3. Membuat “KEDER” Serdadu Belanda


Karomah ini tidak saja terjadi ketika Syaikh Abdus Shomad masih hidup, bahkan setelah beliu wafat pun masih dapat dirasakan di lingkungan sekitar Jombor. Diantara karomah yang terjadi setelah beliau meninggal antara lain membuat bingung atau Keder.
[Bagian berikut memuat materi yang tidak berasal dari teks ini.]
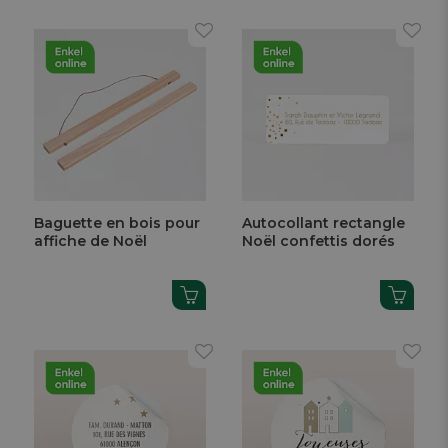
Baguette en bois pour
Autocollant rectangle
affiche de Noël
Noël confettis dorés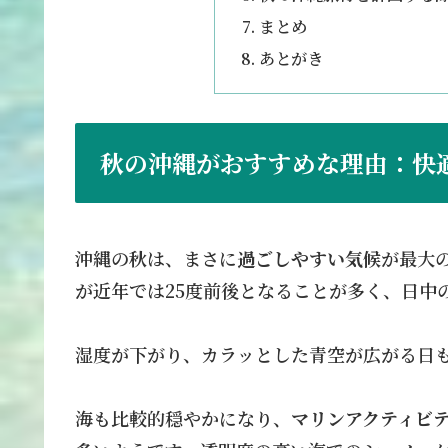
まとめ
あとがき
秋の沖縄がおすすめな理由：快
沖縄の秋は、まさに
過ごしやすい気候
が最大
が近年では25度前後となることが多く、日中
湿度が下がり、カラッとした青空が広がる日
海も比較的穏やかになり、
マリンアクティビ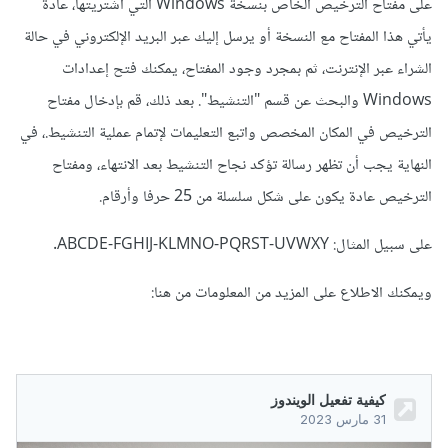
على مفتاح الترخيص الخاص بنسخة Windows التي اشتريتها، عادة
يأتي هذا المفتاح مع النسخة أو يرسل إليك عبر البريد الإلكتروني في حالة
الشراء عبر الإنترنت، ثم بمجرد وجود المفتاح، يمكنك فتح إعدادات
Windows والبحث عن قسم "التنشيط". بعد ذلك، قم بإدخال مفتاح
الترخيص في المكان المخصص واتبع التعليمات لإتمام عملية التنشيط.، في
النهاية يجب أن تظهر رسالة تؤكد نجاح التنشيط بعد الانتهاء، و
مفتاح
الترخيص عادة يكون على شكل سلسلة من 25 حرفا وأرقام.
على سبيل المثال: ABCDE-FGHIJ-KLMNO-PQRST-UVWXY.
ويمكنك الاطلاع على المزيد من المعلومات من هنا: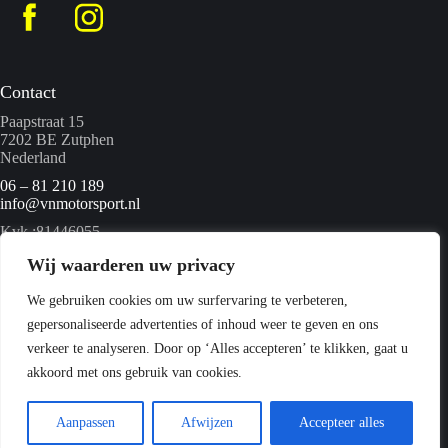
Contact
Paapstraat 15
7202 BE Zutphen
Nederland
06 – 81 210 189
info@vnmotorsport.nl
Kvk :81446055
BTW nummer: NL862095840B01
Wij waarderen uw privacy
We gebruiken cookies om uw surfervaring te verbeteren,
Menu
gepersonaliseerde advertenties of inhoud weer te geven en ons
Home
verkeer te analyseren. Door op ‘Alles accepteren’ te klikken, gaat u
Quads
akkoord met ons gebruik van cookies.
Webshop
Over ons
Contact
Aanpassen
Afwijzen
Accepteer alles
Copyright © 2026 VN Motorsport -
Privacyverklaring
-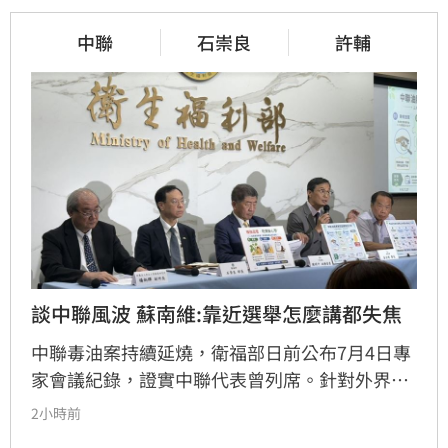
中聯
石崇良
許輔
談中聯風波 蘇南維:靠近選舉怎麼講都失焦
中聯毒油案持續延燒，衛福部日前公布7月4日專
家會議紀錄，證實中聯代表曾列席。針對外界質
疑，與會的台大教授蘇南維還原現場，強調專家
2小時前
當時不斷挑戰中聯製程，中聯僅在受詢問時才進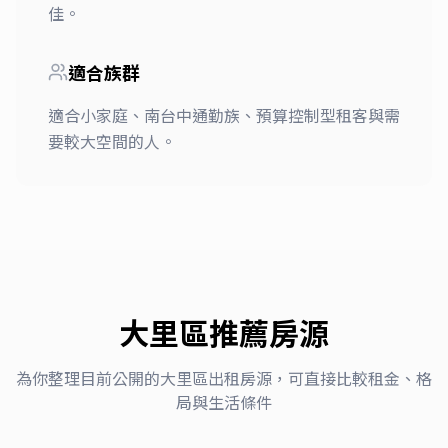
佳。
適合族群
適合小家庭、南台中通勤族、預算控制型租客與需
要較大空間的人。
大里區
推薦房源
為你整理目前公開的
大里區
出租房源，可直接比較租金、格
局與生活條件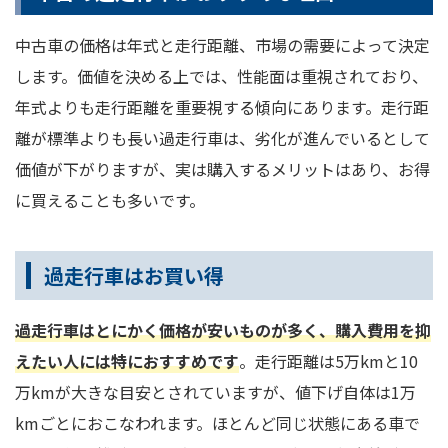
中古車の価格は年式と走行距離、市場の需要によって決定
します。価値を決める上では、性能面は重視されており、
年式よりも走行距離を重要視する傾向にあります。走行距
離が標準よりも長い過走行車は、劣化が進んでいるとして
価値が下がりますが、実は購入するメリットはあり、お得
に買えることも多いです。
過走行車はお買い得
過走行車はとにかく価格が安いものが多く、購入費用を抑
えたい人には特におすすめです
。走行距離は5万kmと10
万kmが大きな目安とされていますが、値下げ自体は1万
kmごとにおこなわれます。ほとんど同じ状態にある車で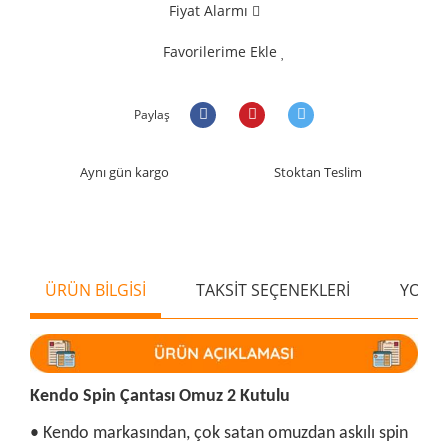
Fiyat Alarmı
Favorilerime Ekle
Paylaş
Aynı gün kargo
Stoktan Teslim
ÜRÜN BİLGİSİ
TAKSİT SEÇENEKLERİ
YORU
Kendo Spin Çantası Omuz 2 Kutulu
• Kendo markasından, çok satan omuzdan askılı spin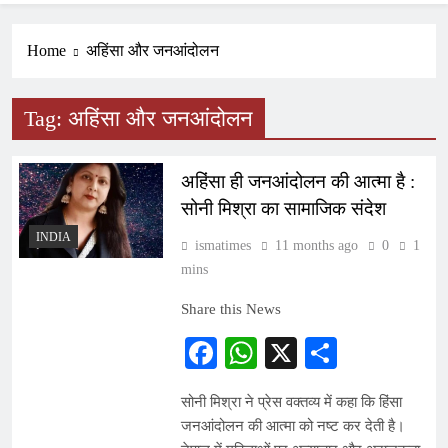
Home
अहिंसा और जनआंदोलन
Tag:
अहिंसा और जनआंदोलन
अहिंसा ही जनआंदोलन की आत्मा है :
सोनी मिश्रा का सामाजिक संदेश
INDIA
ismatimes
11 months ago
0
1
mins
Share this News
Facebook
WhatsApp
X
Share
सोनी मिश्रा ने प्रेस वक्तव्य में कहा कि हिंसा
जनआंदोलन की आत्मा को नष्ट कर देती है।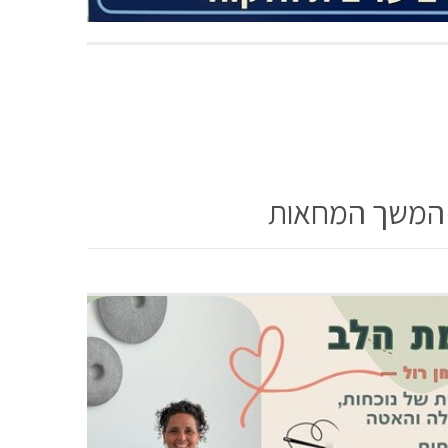
ל המשך המחאות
Keder yang sering terjadi pada kita terkadang seputar arah dan tempat serta menjadi linglung meskipun kita sebenarnya sadar.

Pada masa penjajahan Belanda, para serdadu Belanda bukan hanya berusaha merebut dan menguasai pusat-pusat kota di sekitar Banyumas, namun seluruh pelosok di wilayah Banyumas ini tidak lepas dari kegiatan operasi, untuk memburu para tentara Indonesia yang bersembunyi di wilayah pedesaan.

Para serdadu Belanda ini konon mengalami hal aneh dan tidak mampu membuat keputusan operasi penyergapan atau pun penyerangan terhadap markas tentara Republik, ketika akan masuk ke Desa Cipete.

Semua jalan yang menuju Desa Cipete, dianggap sebagai jalan buntu, yang tidak memungkinkan untuk dilalui mobil-mobil perang serta terhamparnya jurang dan bukit yang tidak memungkinkan serdadu yang berjalan kaki untuk turun dan mendaki. Dengan keaneha-keanehan tersebut para serdadu Belanda kemudian mengalihkan dan berbalik mencari jalan yang lain.

Meski telah menemukan jalan lain menuju Desa Cipete, namun para Serdadu Belanda ini mengalami keanehan lain yang sama pada peristiwa kejadian pertama. Akhirnya para tentara Belanda ini hanya bisa berhenti di perbatasan desa, bingung karena jalan yang dilalui terlihat seperti jalan yang pertama kali dilalui.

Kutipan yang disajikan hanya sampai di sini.